Flaws demonstrated in electronic voting machines

Princeton University computer scientists issue report and video showing how it’s done

By: Hilary Parker
   In a presidential election between George Washington and Benedict Arnold, who would win?
   It depends on whether hackers broke into the electronic voting machine, according to a paper and video released Wednesday by Princeton University computer scientists on the Web site for the university’s new Center for Information Technology Policy, itpolicy.princeton.edu/voting.
   A 10-minute video excerpt on the Web site demonstrates how vote counts on electronic machines can be changed by software that is quickly installed and undetectable — thereby securing a win in a staged election for Benedict Arnold in less than 60 seconds, though Washington actually earned more votes.
   Center for Information Technology Policy Director Edward Felten and two graduate students, Ariel Feldman and Alex Halderman, created the software and demonstration using a Diebold AccuVote-TS unit they acquired in May.
   "We found that the machine is vulnerable to a number of extremely serious attacks that undermine the accuracy and credibility of the vote counts it produces," they wrote.

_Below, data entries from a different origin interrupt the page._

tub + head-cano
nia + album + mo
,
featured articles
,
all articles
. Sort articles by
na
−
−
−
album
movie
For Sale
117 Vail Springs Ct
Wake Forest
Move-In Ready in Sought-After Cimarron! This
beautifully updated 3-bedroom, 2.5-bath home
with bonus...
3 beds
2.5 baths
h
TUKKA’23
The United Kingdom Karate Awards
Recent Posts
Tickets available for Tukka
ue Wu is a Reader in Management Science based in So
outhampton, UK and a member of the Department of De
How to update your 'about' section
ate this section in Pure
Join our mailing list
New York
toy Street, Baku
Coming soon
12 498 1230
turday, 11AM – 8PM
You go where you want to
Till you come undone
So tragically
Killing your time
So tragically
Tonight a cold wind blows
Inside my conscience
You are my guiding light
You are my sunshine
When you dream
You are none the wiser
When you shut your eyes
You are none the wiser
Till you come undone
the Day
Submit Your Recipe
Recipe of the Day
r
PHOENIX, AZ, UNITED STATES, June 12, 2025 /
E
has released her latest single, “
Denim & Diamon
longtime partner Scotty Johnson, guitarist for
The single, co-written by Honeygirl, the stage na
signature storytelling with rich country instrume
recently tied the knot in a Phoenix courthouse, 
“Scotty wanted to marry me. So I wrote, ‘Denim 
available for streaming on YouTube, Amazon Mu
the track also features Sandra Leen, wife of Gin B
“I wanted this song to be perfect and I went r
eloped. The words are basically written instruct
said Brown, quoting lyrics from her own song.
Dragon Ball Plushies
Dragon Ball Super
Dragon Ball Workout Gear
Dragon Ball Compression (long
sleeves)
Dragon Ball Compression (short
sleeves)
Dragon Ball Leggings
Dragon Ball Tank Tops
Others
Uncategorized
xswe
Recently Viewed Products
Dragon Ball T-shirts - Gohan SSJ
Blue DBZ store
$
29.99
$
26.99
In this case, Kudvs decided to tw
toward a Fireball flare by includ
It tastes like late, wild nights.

   The concern should extend to other electronic voting machines as well, Professor Felten noted, pointing out that a rigorous study of other similar voting machines would likely have yielded similar results.
   The paper came just one day after U.S. Rep. Rush Holt (D-12) spoke out on reported problems with electronic voting machines in the Maryland and District of Columbia primary elections.
   Long an advocate for national audit standards for electronic voting machines, Rep. Holt’s Voter Confidence and Increased Accessibility Act of 2005 (H.R. 550) is due to come before of the House Administration Committee on Sept. 28.
   "This report shows that stealing electronic votes takes less time than making five-minute rice," Rep. Holt said in a written statement. "They’ve done exactly what all of us have feared possible: successfully hacked a voting machine and changed the outcome of an election. We should count ourselves lucky that it was a mock election — but only if we act today to make it impossible before Nov. 7, when real votes and real elections will be on the line."
   Two of the main provisions of the act — the requirement of a voter-verified paper trail and a random audit of results — match key recommendations made by the researchers in the paper.
   The study may have pleased Rep. Holt, but it did not earn Diebold Election Systems President Dave Byrd’s vote of confidence.
   "By any standard — academic or common sense — the study is unrealistic and inaccurate," he said in a written statement. The AccuVote-TS unit that the university researchers studied featured out-of-date software, he said, and electronic and physical security measures were ignored throughout the demonstration.
   Mr. Byrd noted that voting machines are never networked and the newest models all feature state-of-the-art security, including advanced data encryption technology.
   But viruses don’t need networks to spread, Professor Felten said, and can easily spread via memory cards that are transferred between machines in normal pre- and post-election activity.
   The argument about physical barriers to election tampering is no stronger, Professor Felten said. After all, he noted, in the demonstration video that accompanies the paper, it took him and his colleagues just seven seconds to pick the lock, and keys to the locks are readily available anyway. As for the screws that secure the information within the machines, Professor Felten said it just takes a screwdriver.
   "Screws are not an effective security measure," he said. "If the security of the election is relying on the inability of a bad guy to unscrew a dozen screws, we’re in deep, deep trouble."